Identifying patients at risk of developing diabetic peripheral neuropathy (DPN) is of paramount importance in those with type 2 diabetes mellitus (T2DM) to provide and anticipate secondary prevention measures as well as intensify action on risk factors, particularly so in primary care. Noteworthy, the incidence of DPN remains unknown in our environment.
(i) To analyze a single angiotensin-converting enzyme (ACE) gene polymorphism (D/I) as a genetic marker of risk of developing DPN, and (ii) to determine the incidence of DPN in our environment.
Research design and methods
Longitudinal study with annual follow-up for 3 years involving a group of T2DM (N = 283) randomly selected. ACE gene polymorphism distribution (I = insertion; D = deletion) was determined. DPN was diagnosed using clinical and neurophysiology evaluation.
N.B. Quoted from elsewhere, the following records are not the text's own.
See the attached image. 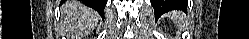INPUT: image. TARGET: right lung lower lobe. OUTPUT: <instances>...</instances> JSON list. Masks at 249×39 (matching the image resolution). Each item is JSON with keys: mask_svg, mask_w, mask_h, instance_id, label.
Wrapping results in <instances>:
<instances>
[{"mask_svg": "<svg viewBox=\"0 0 249 39\" xmlns=\"http://www.w3.org/2000/svg\"><path fill=\"white\" fill-rule=\"evenodd\" d=\"M84 4L96 10L101 16L104 15L106 0H84Z\"/></svg>", "mask_w": 249, "mask_h": 39, "instance_id": "obj_1", "label": "right lung lower lobe"}]
</instances>
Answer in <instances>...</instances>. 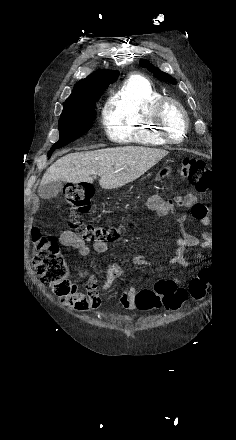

Baseline DPN prevalence was 28.97% (95% CI, 23.65–34.20). ACE polymorphism heterozygous genotype D/I presence was 60.77% (95% CI, 55.05–66.5) and was independently associated with a decreased risk of DPN (RR, 0.51; 95% CI, 0.30–0.86). DPN correlated with age (P < 0.001) but not with gender (P = 0.466) or time of evolution of T2DM (P = 0.555). Regarding end point, DPN prevalence was 36.4% (95% CI, 30.76–42.04), and accumulated incidence was 10.4% 3 years thereafter. In the final Poisson regression analysis, the presence of heterozygous genotype remained independently associated with a decreased risk of DPN (RR, 0.71; (95% CI, 0.53–0.96). DPN presence remained correlated with age (P = 0.002), but not with gender (P = 0.490) or time of evolution (P = 0.630).
In our series, heterozygous ACE polymorphism (D/I) stands as a protective factor for DPN development. Accumulated incidence of DPN was relevant. Further prospective studies are warranted.